Solving Canonicalization with IIS with SEO friendly 301 redirects
Canonicalization Best Practices
Let me also emphasize the importance of setting up all links to directories properly. This means no matter of your platform is on .net, php, static pages, or whatever you should always link to the directory not your default or index page specifically. An example of this would be linking to www.wofford.edu/admission/ not www.wofford.edu/admission/default.aspx. Not only does this make it easier on your redirects, but it’s good practice should you ever change coding languages down the road. This is also helpful in reducing duplication of your web analytics tracking and many other other issues.
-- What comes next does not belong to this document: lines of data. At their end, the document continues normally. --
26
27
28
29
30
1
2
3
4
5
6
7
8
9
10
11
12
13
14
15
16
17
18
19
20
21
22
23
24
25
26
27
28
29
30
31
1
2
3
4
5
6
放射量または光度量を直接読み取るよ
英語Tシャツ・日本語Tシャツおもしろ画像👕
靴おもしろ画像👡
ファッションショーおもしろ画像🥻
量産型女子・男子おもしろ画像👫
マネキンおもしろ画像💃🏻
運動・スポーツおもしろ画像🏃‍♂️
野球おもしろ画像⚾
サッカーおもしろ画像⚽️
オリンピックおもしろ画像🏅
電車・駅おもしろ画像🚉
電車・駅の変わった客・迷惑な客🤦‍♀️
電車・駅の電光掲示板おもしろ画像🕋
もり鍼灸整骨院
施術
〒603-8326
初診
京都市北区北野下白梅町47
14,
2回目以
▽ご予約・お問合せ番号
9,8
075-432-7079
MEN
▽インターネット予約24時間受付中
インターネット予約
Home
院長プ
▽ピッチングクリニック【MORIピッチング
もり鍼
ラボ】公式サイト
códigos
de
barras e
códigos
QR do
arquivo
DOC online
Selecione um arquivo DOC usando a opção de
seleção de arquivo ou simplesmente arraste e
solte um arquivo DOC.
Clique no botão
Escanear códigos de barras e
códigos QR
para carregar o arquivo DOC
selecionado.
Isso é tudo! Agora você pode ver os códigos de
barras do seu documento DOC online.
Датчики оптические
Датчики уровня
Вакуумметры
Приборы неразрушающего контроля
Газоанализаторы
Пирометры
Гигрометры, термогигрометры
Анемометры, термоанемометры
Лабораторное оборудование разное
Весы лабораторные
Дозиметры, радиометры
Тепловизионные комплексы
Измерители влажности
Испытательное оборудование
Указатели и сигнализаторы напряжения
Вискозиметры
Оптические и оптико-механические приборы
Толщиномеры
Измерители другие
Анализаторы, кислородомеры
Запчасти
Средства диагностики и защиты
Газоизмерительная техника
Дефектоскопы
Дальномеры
Want more on URL Canonicalization?
For additional reading on this subject check out Matt Cutts post about URL Canonicalization
I would also recommend reading SEOmoz’s post about Canonical and Duplicate Versions of Content
Thanks for this one Kyle, personally this one I’ve been slacking off on.
Especially on our numerous sub-domains and clients that demand a https://www.project.university.edu
Drives me batty.
Great post, and couldn’t have been more timely… We just fixed this on a server using IIS7. It’s not as easy as Linux mod rewrites but it definitely works. I was going to post on this one myself because of the lack of info on the Web about canonicalization of index.asp files to 301 redirect to the root folder!
~A
@Jon & Adam - glad you guys found this article timely and useful. It’s definitely one of those web standard things that needs to be thought about and just done on every site. Especially considering it takes all of 10 minutes to do properly and can save tons of headaches down the road.
well i am just glad to have read this information, i have heard of this before, but you have explained it more clearly, shed some light for me… thanks kyle!
Nice article. I covered the canonicalization topic when doing a writeup for webmasters at the University of South Florida on SEO. See the article for a simple way to do 301 redirects without having to use URL rewrites from IIS or Apache. It also includes a link to Matt Cutts’ website with more recent information on canonicalization.
Excellent post — this is something I believe not enough SEO’s take seriously. (Not to mention the usability issue of having two apparent URLs.) Search Engine Guide also did a nice piece on the mod_rewrite process: https://www.searchengineguide.com/stoney-degeyter/how-to-use-your-www-to-prevent-duplicate.php
I can handle Perl and PHP, but Apache Mod_Rewrite drives me batty sometimes.
He who can master it, however, shall be greatly pleased at the results. Oh yes.
Wow, thanks!
I was looking all over for this information. I was trying all kinds of permutations of the code. Yours is the one that worked! Thanks!
Wow! I didn’t know this. I guess I better start making sure all of my links point to the same place or use a 301 redirect.
I tried to do this myself and screwed it up. This article will really help me get it done right. One question…what about the link structure of the site you redirect?
This is something that I have been tempted to do, but didn’t really know how affective it would be. Do all links from both domains stick? I would hate to loose what I’ve been able to get up to this point.
You just pointed out some interesting SEO points that my partner and I were discussing, relieved I ran into it, so thank you for that.